Mehr Zeit und mehr Ruhe dank weniger Lehrern, NZZ, 21.6. von Walter Bernet

Der Versuch läuft noch bis 2019 und wird einer wissenschaftlichen Evaluation unterzogen. Bis jetzt sind 5 Schulen mit 56 Klassen beteiligt, ab Sommer kommen weitere 4 Schulen mit 54 Klassen dazu. Eine dritte Staffel startet ein Jahr später. Dafür können sich Schulen noch bis im November melden. Das Ziel wären mindestens 200 teilnehmende Klassen. Warum sich die Schulen nicht um die Teilnahme reissen, ist am Freitag deutlich geworden aus den Berichten von Cornelia Battaglia, Schulleiterin in Wetzikon, Natalie Meienberg und Eva Durisch-Simioni, Klassenlehrerin bzw. Schulische Heilpädagogin in Schlieren, und Elsbeth Fässler, Projektleiterin für die Einführung des Schulversuchs in den 18 Klotener Kindergärten, nach den Sommerferien.
Je nach Voraussetzungen ist die Etablierung des Versuchs mit starken Eingriffen in bisherige Teamstrukturen verbunden.

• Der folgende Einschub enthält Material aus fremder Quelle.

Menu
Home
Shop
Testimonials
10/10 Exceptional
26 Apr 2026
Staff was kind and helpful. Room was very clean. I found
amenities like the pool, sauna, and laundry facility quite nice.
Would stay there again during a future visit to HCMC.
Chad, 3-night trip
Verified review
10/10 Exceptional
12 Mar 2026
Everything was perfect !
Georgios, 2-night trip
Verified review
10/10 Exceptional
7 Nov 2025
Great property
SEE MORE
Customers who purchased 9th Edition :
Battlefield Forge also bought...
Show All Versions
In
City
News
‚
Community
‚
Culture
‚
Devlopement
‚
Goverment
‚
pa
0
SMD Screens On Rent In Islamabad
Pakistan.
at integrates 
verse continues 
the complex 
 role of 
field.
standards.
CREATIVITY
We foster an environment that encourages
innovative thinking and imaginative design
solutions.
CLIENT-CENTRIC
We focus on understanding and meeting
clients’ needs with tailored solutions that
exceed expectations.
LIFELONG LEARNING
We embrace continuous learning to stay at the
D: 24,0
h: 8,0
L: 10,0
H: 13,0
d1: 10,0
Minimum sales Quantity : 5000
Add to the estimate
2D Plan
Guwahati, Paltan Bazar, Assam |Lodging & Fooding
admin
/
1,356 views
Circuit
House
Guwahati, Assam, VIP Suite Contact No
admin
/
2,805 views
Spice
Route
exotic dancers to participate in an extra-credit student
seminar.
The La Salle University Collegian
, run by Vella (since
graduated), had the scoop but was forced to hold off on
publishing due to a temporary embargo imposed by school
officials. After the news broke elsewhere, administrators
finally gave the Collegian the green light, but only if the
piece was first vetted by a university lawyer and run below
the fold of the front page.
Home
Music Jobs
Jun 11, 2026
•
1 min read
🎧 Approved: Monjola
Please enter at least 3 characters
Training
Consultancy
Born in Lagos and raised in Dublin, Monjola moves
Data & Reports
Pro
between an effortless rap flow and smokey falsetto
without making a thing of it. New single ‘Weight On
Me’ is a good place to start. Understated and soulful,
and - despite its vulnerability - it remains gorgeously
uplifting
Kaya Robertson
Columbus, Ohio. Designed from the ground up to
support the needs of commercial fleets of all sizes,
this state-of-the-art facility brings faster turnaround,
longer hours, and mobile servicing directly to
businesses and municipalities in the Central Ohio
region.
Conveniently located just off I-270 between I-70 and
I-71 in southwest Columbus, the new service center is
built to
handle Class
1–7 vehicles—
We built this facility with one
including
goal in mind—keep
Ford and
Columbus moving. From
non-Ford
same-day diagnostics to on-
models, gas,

Kleinpensen müssen neu gebündelt werden, es kommt zu Abgängen, neue und bisherige Lehrpersonen müssen sich in harmonierenden Zweierteams finden. Das klappt letztlich nach den Aussagen der Beteiligten nur, wenn die Schule als ganze den Entscheid zur Teilnahme mitträgt. Ein sorgfältig gestalteter Teambildungsprozess zahlt sich aus, reicht aber noch nicht. Zusätzlich müssen die Kompetenzen der Lehrpersonen gestärkt werden. Dafür kann das Fachwissen der Heilpädagogen und der DaZ-Lehrpersonen angezapft werden, es ist aber auch gezielte Weiterbildung in den neu übernommenen Aufgabenbereichen nötig.
Ist das System einmal etabliert, wirkt es nach den bisherigen Erfahrungen der Beteiligten auf die ganze Schule beruhigend. Die Zuständigkeiten sind klarer, auch für die Eltern, das Kommen und Gehen im Klassenzimmer verringert sich, man hat mehr Zeit für den Unterricht und für das einzelne Kind. Im Klassenzimmer sinkt der Lärmpegel.

Eine Herausforderung stellt das veränderte Berufsbild der Schulischen Heilpädagogen dar. Sie arbeiten nicht mehr direkt mit den Kindern. Für Eva Durisch-Simioni ist es schwieriger, das fachliche Know-how indirekt über die Lehrkräfte in die Klassen zu transferieren, als direkt selber anzuwenden. Es brauche deshalb auf beiden Seiten Weiterbildung, um Überforderung zuvorzukommen. Die Hochschule für Heilpädagogik beobachtet die Veränderungen offenbar wohlwollend, aber genau.